== Data to process ==
================================

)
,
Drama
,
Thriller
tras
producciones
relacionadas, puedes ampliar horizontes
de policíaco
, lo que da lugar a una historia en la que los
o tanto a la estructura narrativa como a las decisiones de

================================

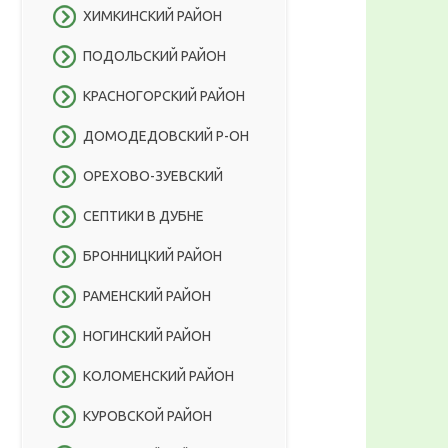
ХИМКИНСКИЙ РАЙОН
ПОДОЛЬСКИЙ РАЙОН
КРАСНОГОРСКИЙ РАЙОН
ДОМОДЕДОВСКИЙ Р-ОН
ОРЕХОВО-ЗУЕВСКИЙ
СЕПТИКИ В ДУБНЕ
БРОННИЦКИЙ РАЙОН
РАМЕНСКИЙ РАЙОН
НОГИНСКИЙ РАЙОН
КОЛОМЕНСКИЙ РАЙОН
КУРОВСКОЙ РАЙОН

================================

== Exercise ==
From the listing above, return every line that carries the string "РАЙОН".

== Response to the exercise ==
ХИМКИНСКИЙ РАЙОН
ПОДОЛЬСКИЙ РАЙОН
КРАСНОГОРСКИЙ РАЙОН
БРОННИЦКИЙ РАЙОН
РАМЕНСКИЙ РАЙОН
НОГИНСКИЙ РАЙОН
КОЛОМЕНСКИЙ РАЙОН
КУРОВСКОЙ РАЙОН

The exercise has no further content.